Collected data
● ● ● ● ● ● ●
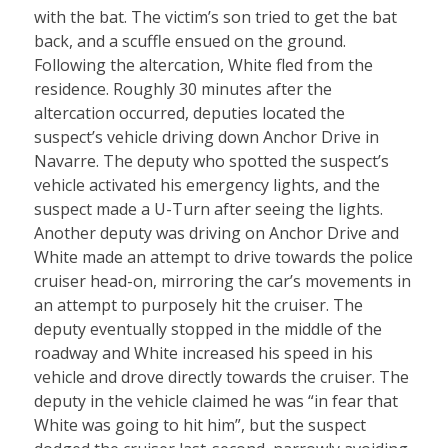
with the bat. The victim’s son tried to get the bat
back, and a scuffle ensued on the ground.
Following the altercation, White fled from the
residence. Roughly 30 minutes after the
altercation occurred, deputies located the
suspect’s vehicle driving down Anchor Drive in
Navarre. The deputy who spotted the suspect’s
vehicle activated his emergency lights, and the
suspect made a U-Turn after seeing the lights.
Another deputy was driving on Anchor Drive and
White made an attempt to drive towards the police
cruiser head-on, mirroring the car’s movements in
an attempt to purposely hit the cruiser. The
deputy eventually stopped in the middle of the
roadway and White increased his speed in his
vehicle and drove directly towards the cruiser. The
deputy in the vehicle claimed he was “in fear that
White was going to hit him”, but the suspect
● ● ● ● ● ● ●
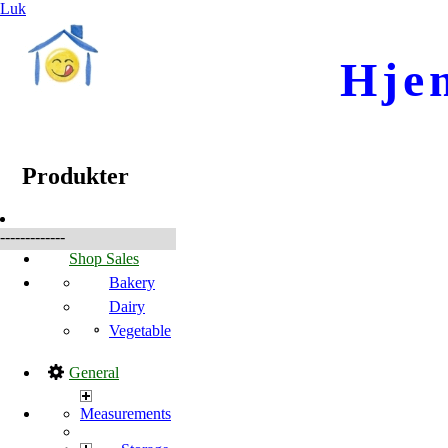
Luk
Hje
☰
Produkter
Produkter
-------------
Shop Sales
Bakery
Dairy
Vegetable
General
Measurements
● ● ● ● ● ● ●
From the entries above, restate word for word the lines from the line containing "Another deputy was" to the line containing "White was going", both ends included, and nothing more.

Another deputy was driving on Anchor Drive and
White made an attempt to drive towards the police
cruiser head-on, mirroring the car’s movements in
an attempt to purposely hit the cruiser. The
deputy eventually stopped in the middle of the
roadway and White increased his speed in his
vehicle and drove directly towards the cruiser. The
deputy in the vehicle claimed he was “in fear that
White was going to hit him”, but the suspect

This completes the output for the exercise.